I am generally happy with the wording and with the general scheme as has been outlined by the Minister. I commend the Minister, Deputy Simon Harris, for his work on this issue. It was not my experience on the committee that formed my position. In 1983, I strongly opposed the insertion of the eighth amendment into the Constitution, believing that the Constitution is not and never should be the place to deal with a health care issue. Since 1983, we have had to watch as countless women and families have been traumatised and victimised by the application of the eighth amendment. We have been through the alphabet soup of women who have suffered and some who have died. They are just the high-profile cases. That does not necessarily capture the hundreds of thousands of women and medics, some who faced fairly dicey decisions that could have gone either way.

We know the eighth amendment gives an equal right to life to the unborn and the mother. Where there is a risk to health, we heard medics ask us whether they would intervene when it is a 20% risk, a 50% risk, or if they waited until it was an 80% or 90% risk. What parent would want that for a daughter or a sibling for a sister? What child would want his or her mother to be put in that kind of peril? That is exactly what is happening. That is what the eighth amendment means.

The big thing that stood out for me at recent committee hearings and the surrounding debate was the issue of health care and specifically people's right to equal health care. Anyone who has had the misfortune to require a medical procedure will be familiar with the consent form a person or one's next of kin is asked to fill in. That does not happen when one is pregnant. There is no consent when one is pregnant. The eighth amendment precludes consent when one is pregnant. That is a very significant constraint on the medical profession. Put simply, there is no equality of health care in Ireland because of the eighth amendment.

Thankfully, Ireland has changed. It is a changed place since 1983. People realise that life is not black and white. There is a whole sequence of shades of grey which we have seen played out over the decades. We have come on in leaps and bounds with regard to our cultural attitudes, yet the existence of the eighth amendment has ensured that the way in which we treat pregnant women has not progressed at all. There are barbaric cases such as that of the woman whose dead body was essentially used as an incubator while her family had to fight through the courts for the life support to be switched off. Her body was decomposing. People asked what kind of country we are when they saw that scenario. We are a compassionate people. That compassion will and does extend to maternal care. We need to trust our very well-regulated legal profession. Ultimately, we need to trust women and to repeal the eighth amendment.

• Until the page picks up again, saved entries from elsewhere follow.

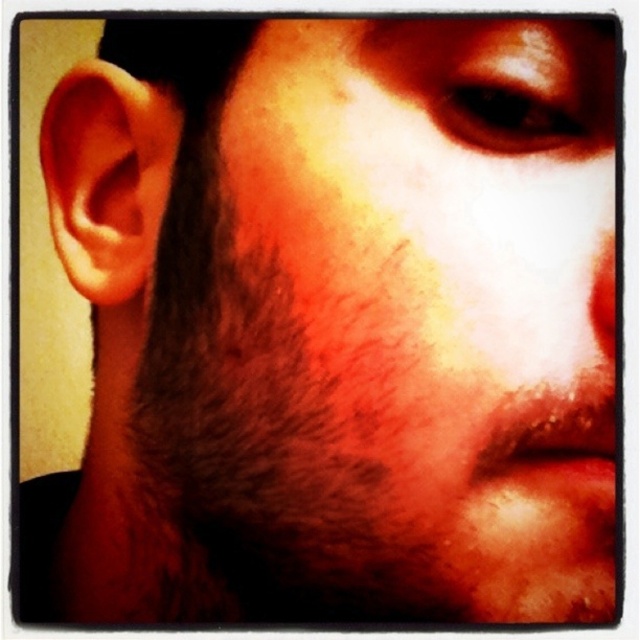 Which is more to the left, brown matte eye at upper center or matte red nose at center?

Positioned to the left is brown matte eye at upper center.

Who is more forward, [497,99] or [595,330]?

Point [497,99]

The image size is (640, 640). Find the location of `brown matte eye at upper center`. brown matte eye at upper center is located at coordinates (508, 113).

Between dark brown fuzzy beard at left and brown matte eye at upper center, which one is positioned lower?

Positioned lower is dark brown fuzzy beard at left.

Does dark brown fuzzy beard at left appear over brown matte eye at upper center?

Incorrect, dark brown fuzzy beard at left is not positioned above brown matte eye at upper center.

Is point (392, 412) positioned behind point (522, 128)?

No, it is in front of (522, 128).

Locate an element on the screen. The image size is (640, 640). dark brown fuzzy beard at left is located at coordinates (280, 412).

Is point (240, 241) more distant than point (595, 310)?

Yes.

Based on the photo, is dark brown fuzzy beard at left taller than matte red nose at center?

Correct, dark brown fuzzy beard at left is much taller as matte red nose at center.

Is point (349, 433) closer to camera compared to point (592, 307)?

Yes, it is in front of point (592, 307).

At what (x,y) coordinates should I click in order to perform the action: click on dark brown fuzzy beard at left. Please return your answer as a coordinate pair (x, y). Looking at the image, I should click on coord(280,412). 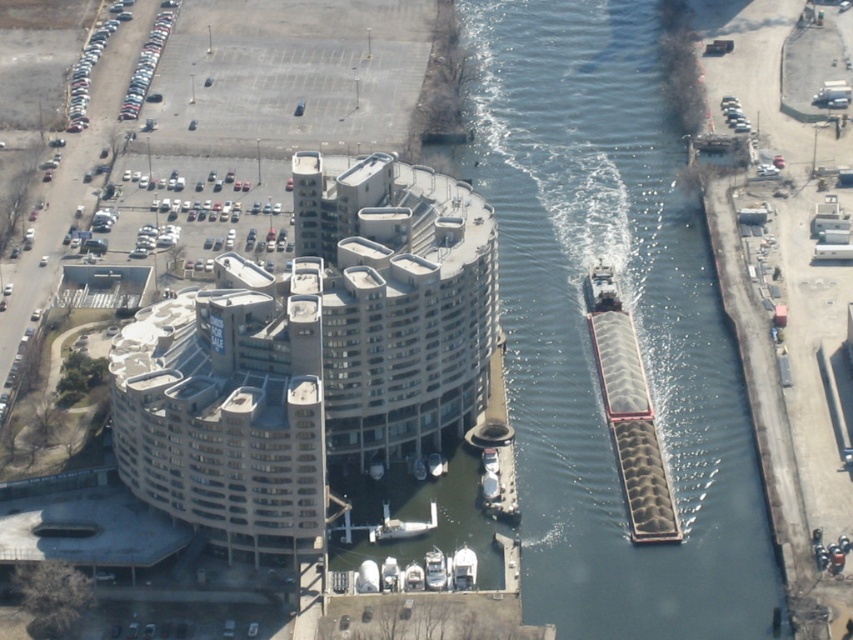 Based on the photo, you are a delivery drone planning to land on the smooth concrete waterway at center. The gray metallic barge at right is currently moving through the waterway. Based on their sizes, do you think there is enough space for the drone to land safely?

The smooth concrete waterway at center might be wider than gray metallic barge at right, so there could be enough space for the drone to land safely if the barge is not occupying the entire width of the waterway. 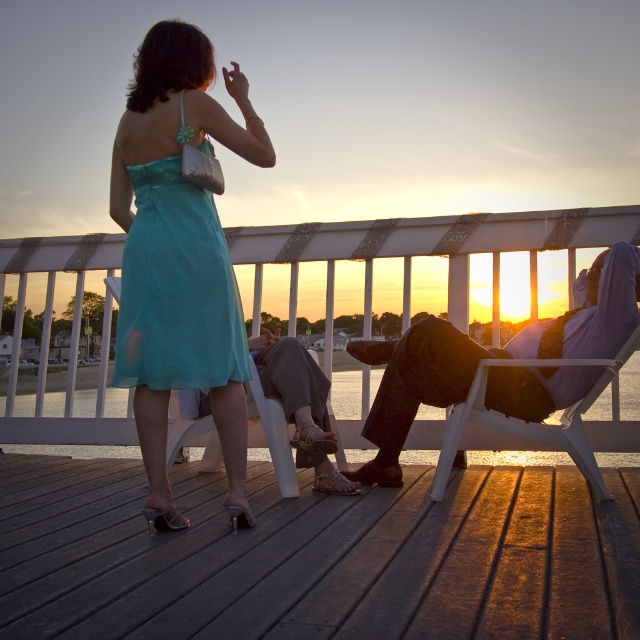 Question: Which point is closer to the camera taking this photo?

Choices:
 (A) (232, 93)
 (B) (115, 380)
 (C) (512, 426)

Answer: (B)

Question: Is the position of teal satin dress at center more distant than that of white plastic beach chair at right?

Choices:
 (A) no
 (B) yes

Answer: (A)

Question: Is teal satin dress at center to the left of leather sandal at lower center from the viewer's perspective?

Choices:
 (A) yes
 (B) no

Answer: (A)

Question: Among these points, which one is farthest from the camera?

Choices:
 (A) (346, 467)
 (B) (170, 148)
 (C) (90, 566)
 (D) (477, 368)

Answer: (A)

Question: Which object is the farthest from the wooden at lower center?

Choices:
 (A) white plastic beach chair at right
 (B) teal chiffon dress at center
 (C) matte black pants at right
 (D) teal satin dress at center

Answer: (D)

Question: Is wooden at lower center above leather sandal at lower center?

Choices:
 (A) no
 (B) yes

Answer: (A) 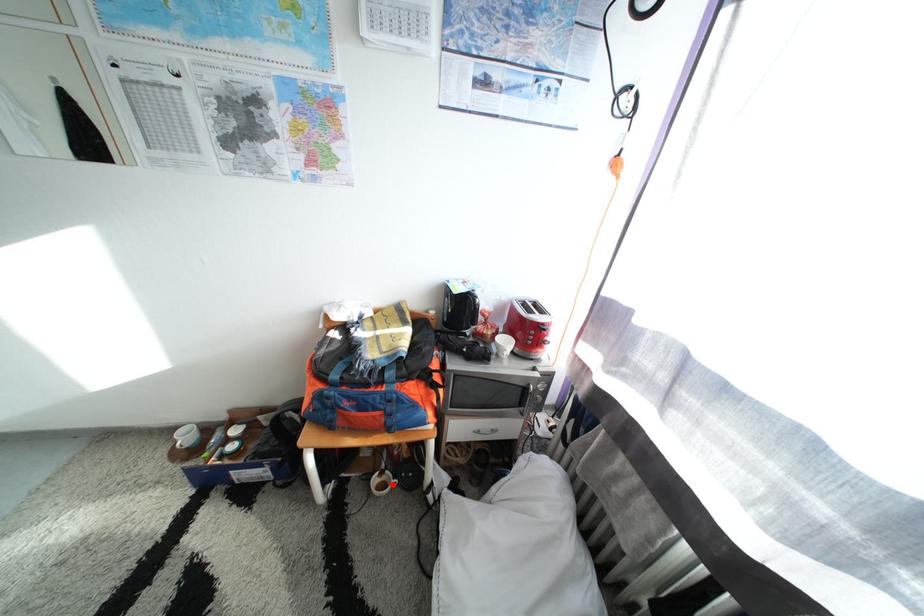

This is a people's referendum. One can make changes to the Constitution that are often quite technical, about timelines for how long a Parliament might sit or whatever. This is a people's referendum and we are seeing evidence of people engaging. I am seeing it in my constituency. I have been engaging with it and have done some canvassing as well. I will be voting for repeal and I will encourage others to do so too. I urge people to get active, to have conversations about the topic and to put compassion to the forefront of everything that they do over the next weeks and months as we hopefully get closer to providing equality of health care for women in Ireland.

The committee was very clear about the ancillary recommendations, that they were not ancillary but were central to the kind of health care system that we required. Comprehensive and non-religious-based sex education is required. Contraception must be freely available. This is what one does. Education and the provision of contraceptives are the kind of things that will reduce the numbers. They are not ancillary recommendations nor are the recommendations that there has to be equality of maternal care.

1 o’clock

In terms of things such as anomaly scans, it should not matter if one lives in a part of the country that is a significant distance from a teaching hospital. There must be equality for women in the health care system. The committee very strongly wished to have such equality but that will not necessarily find its way into legislation. Resources will be key in that regard. Resources must be provided in a way that respects that this is not just about repealing the eighth amendment but, rather, a much wider range of things that need to be done.

The key issue is that we must repeal the eighth amendment. I will be out canvassing and campaigning to ensure that my party and I play our part in trying to achieve that.